Mathew was born into a large family in the mid-1960s, and along with his siblings, taken into care. He was a baby when they were separated and placed in different facilities around Brisbane.
At the age of 12 Mathew was sent to a De La Salle boys’ home, which had a culture of physical and sexual abuse. He was regularly hit by the Brothers with ‘a leather strap that was made from two pieces of leather sewn around a metal rod’ on his bare bottom. A lay teacher would hit him with the strap and a metal ruler, again with his pants and underpants down, and throw chalk dusters at him. The elderly Brother teaching him to ride horses whipped him with the bridle or reins if he did something incorrectly.
Brother Norbert and Brother Patrick would strip search Mathew in the main hall, making him remove his clothing and squat while they felt his genitals. This usually occurred fortnightly, whenever Mathew had returned to the home from day trips or holidays.
The boys were required to clean up after the Brothers had breakfast in their college. On one or two occasions Mathew was caught eating leftover food and sent to Brother Lesley to be punished.

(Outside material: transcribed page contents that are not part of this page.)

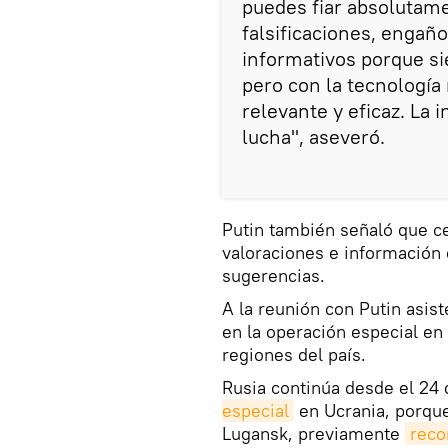
puedes fiar absolutam
falsificaciones, engañ
informativos porque s
pero con la tecnologí
relevante y eficaz. La
lucha", aseveró.
Putin también señaló que c
valoraciones e información
sugerencias.
A la reunión con Putin asis
en la operación especial en
regiones del país.
Rusia continúa desde el 24
especial
en Ucrania, porque
Lugansk, previamente
reco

‘Once I arrived in his room, he told me to pull down my pants and I believed that I was going to get the strap for what I had done. He then started touching my genitals and instructed me to sit on his bed. He then lifted his cassock and sat next to me on the bed, he grabbed my hand and put my hand on his genitals and forced me to begin playing with his penis.

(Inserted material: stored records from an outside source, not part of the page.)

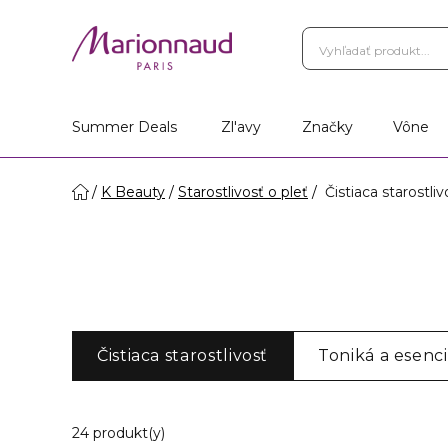
Summer Deals
Zl'avy
Značky
Vône
K Beauty
Starostlivosť o pleť
Čistiaca starostliv
Čistiaca starostlivosť
Toniká a esenc
20 Zobrazené produkty
24 produkt(y)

‘He then began touching mine and started masturbating my penis whilst forcing me to masturbate his penis. I remember crying while this was going on and being very confused at what was happening. I always thought Brother Lesley was one of the better Brothers ... until he started doing this to me.’
Another time Brother Lesley took Mathew for a drive to a property the boys used for excursions, and forced him to engage in mutual masturbation. He tried to go further but Mathew refused. The Brother warned him not to tell anyone or ‘otherwise he would find me’.

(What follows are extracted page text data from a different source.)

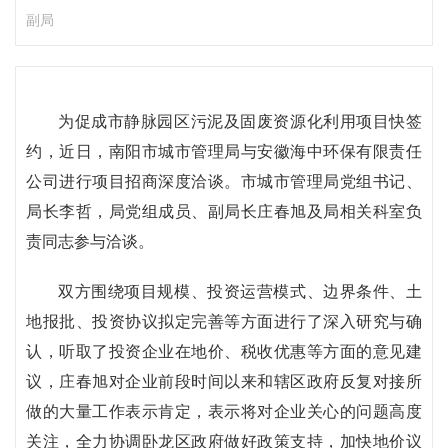
副局
为促成市静脉园区污泥及固废资源化利用项目快签
约，近日，南阳市城市管理局与安徽海中环保有限责任
公司进行项目招商深度洽谈。市城市管理局党组书记、
局长李哲，局党组成员、副局长庄春旭及局相关科室负
责同志参与洽谈。
双方围绕项目规模、投资运营模式、边界条件、土
地报批、投资协议拟定完善等方面进行了深入研究与确
认，听取了投资企业在地价、税收优惠等方面的意见建
议，庄春旭对企业前段时间以来和辖区政府反复对接所
做的大量工作表示肯定，表示将对企业关心的问题高度
关注，全力协调卧龙区政府做好政策支持，加快地价议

‘After the assaults against me, I used to cry myself to sleep every night and contemplated different methods of absconding. At that stage, I did not care that I was being beaten for attempting to abscond. I felt that I needed to get away from Brother Lesley who was sexually assaulting me.’
After a year at the home Mathew went to live with an older sibling. For 10 years he remembered Brother Lesley’s threat, and was relieved to learn in the late 1980s that the man was dead.
The abuse ‘resulted in me feeling scared, dirty and ashamed of what had happened and I began drinking and taking drugs’. Working seasonal jobs, he also started gambling.
By his late teens he was in prison, going in and out of custody for a few years. He stayed out of jail after this but the other behaviours remained. In his 20s he quit drugs and reduced his drinking. ‘I did this because of my children and I did not want them to have the upbringing that I did.’
Now in his 50s, Mathew is in a much better place. He is very focused on his long-term relationship and family, sees a psychologist weekly and practises relaxation techniques.
‘I have also become hypervigilant in that I don’t let my kids out very far from my home. I frequently wait until everybody is asleep to lock my windows and doors around my house. Even though my kids are older, I still find that I need to do this to feel safe in my own home.’
Mathew still has flashbacks, anxiety attacks and difficulties sleeping. Even when he can sleep he often has nightmares about the boys’ home. He avoids any church interaction as clergy remind him of the Brothers. ‘I will either make an excuse to leave quickly or I will think of an excuse to stay home such as looking after the kids.’ Alcohol is the only thing that can calm and numb him.
A few years ago, Mathew saw a television program about the boys’ home and was prompted to disclose the abuse he experienced there. He participated in a class action and was awarded a six-figure payment, most of which he gave to his kids. He did not seek an apology from the Brothers nor wish to speak with them.
The legal process brought memories of the abuse to the front of his mind, causing him to become worked up and panic, and this is something he works on with his psychologist.
‘It just comes to me all the time now, all the memories. I just can’t get rid of them now.’